Rutgers Cancer Institute houses a Good Manufacturing Practices (GMP) facility, a fully commissioned clean space for manufacturing of viral vectors and cell products for human administration. It is the link that connects the discovery of new treatments in the laboratories at Rutgers Cancer Institute with the delivery of these treatments to patients – statewide together with RWJBarnabas Health and beyond. Patients in New Jersey have access to these clinical trials through treatment at Rutgers Cancer Institute and through clinical trial recruitment and coordination of care across RWJBarnabas Health. Recently, the first patient was treated with genetically modified T-cells developed within the GMP facility at the state’s only National Cancer Institute-designated Comprehensive Cancer Center.

Dr. Hinrichs shares his insight:

What is the current view on developing more consistent and effective cell therapies for additional types of cancer and what are some of the challenges? 

The next frontier for cell therapy is the development of effective treatments for common cancers. We made tremendous advances with the approach for the treatment of certain hematologic malignancies, but translating these early successes in relatively uncommon liquid tumors into effective treatments for common solid tumors has been more difficult.

The greatest challenge has been finding therapeutic targets that are expressed by most or all of the cancer cells and not by critical normal tissues and directing T cells against them. There are at least two important strategies to address this problem: The first is to target cancer drivers that are expressed by malignant but not healthy tissue, such as mutated proto-oncogenes or constitutively expressed viral oncoproteins. The second is to develop new technologies that can distinguish between cancer and healthy tissues through combinations of antigen-targeting receptors.

The cost of cell therapy is substantial, and the bar for efficacy is high. First and foremost, we need more effective treatments and especially treatments that are curative. In addition, we need advances that decrease the costs of manufacturing cell products or that allow for in vivo engineering — i.e., gene engineering of T cells while they are still in the patient.

What are clinical trials in this area examining right now?

There has been considerable work and a recent report of a randomized trial of cell therapy with tumor-infiltrating lymphocytes (TIL) for melanoma, and this approach may be approved as a standard therapy in the not-too-distant future. At Rutgers Cancer Institute, we are focused on bringing cell therapy to patients with common types of cancer for which standard treatments are inadequate. We recently opened a clinical trial for an engineered cell therapy treatment for lung, triple-negative breast, cervical and gastric cancers. Also newly opened is a clinical trial of a new approach for human papillomavirus-associated cancers such as oropharyngeal, cervical and anal carcinomas. Recent work by others has been reported lately with new cell therapies for prostate cancer and gastrointestinal cancers.

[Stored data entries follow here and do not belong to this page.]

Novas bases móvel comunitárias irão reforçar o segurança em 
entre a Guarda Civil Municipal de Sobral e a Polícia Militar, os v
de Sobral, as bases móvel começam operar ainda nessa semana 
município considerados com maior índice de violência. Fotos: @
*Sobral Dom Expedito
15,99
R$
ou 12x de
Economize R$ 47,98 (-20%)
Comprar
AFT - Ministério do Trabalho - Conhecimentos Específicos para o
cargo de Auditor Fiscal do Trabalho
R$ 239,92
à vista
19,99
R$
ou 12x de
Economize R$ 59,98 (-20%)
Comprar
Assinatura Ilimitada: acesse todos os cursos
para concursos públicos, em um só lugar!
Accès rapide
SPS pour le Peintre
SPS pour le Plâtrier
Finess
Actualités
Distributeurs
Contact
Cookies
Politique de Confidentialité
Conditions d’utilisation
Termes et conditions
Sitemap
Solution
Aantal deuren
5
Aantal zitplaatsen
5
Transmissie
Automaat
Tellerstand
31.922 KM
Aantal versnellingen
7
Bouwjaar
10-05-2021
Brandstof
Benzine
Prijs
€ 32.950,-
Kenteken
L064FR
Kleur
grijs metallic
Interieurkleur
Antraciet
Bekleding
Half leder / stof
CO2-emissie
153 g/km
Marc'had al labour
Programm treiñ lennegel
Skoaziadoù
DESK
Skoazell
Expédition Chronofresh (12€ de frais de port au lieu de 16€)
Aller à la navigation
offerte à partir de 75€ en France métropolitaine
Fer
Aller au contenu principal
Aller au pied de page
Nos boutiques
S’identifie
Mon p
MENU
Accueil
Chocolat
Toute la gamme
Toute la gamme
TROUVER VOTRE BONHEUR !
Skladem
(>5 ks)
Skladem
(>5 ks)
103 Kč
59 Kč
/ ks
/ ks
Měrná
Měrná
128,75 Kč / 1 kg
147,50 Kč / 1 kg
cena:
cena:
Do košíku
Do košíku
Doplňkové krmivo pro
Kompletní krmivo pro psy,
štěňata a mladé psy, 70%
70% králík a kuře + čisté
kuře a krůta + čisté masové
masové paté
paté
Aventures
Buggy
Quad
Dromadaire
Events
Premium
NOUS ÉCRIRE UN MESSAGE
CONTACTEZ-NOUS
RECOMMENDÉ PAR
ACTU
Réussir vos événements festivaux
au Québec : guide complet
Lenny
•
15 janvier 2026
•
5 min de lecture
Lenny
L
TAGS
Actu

As we continue to add to our body of knowledge on cell therapy, what should clinicians keep in mind in determining a treatment approach involving cell therapy for patients?

Cell therapy for solid tumors remains experimental at this point. TIL therapy for melanoma and engineered T cell approaches for certain sarcomas have shown promising clinical trial results. Retrospective data suggest that, as with other oncology drugs, cell therapy becomes less effective after other treatments. Clinical researchers developing these treatments will need to balance the risks and benefits of standard and experimental treatments in increasingly early disease settings.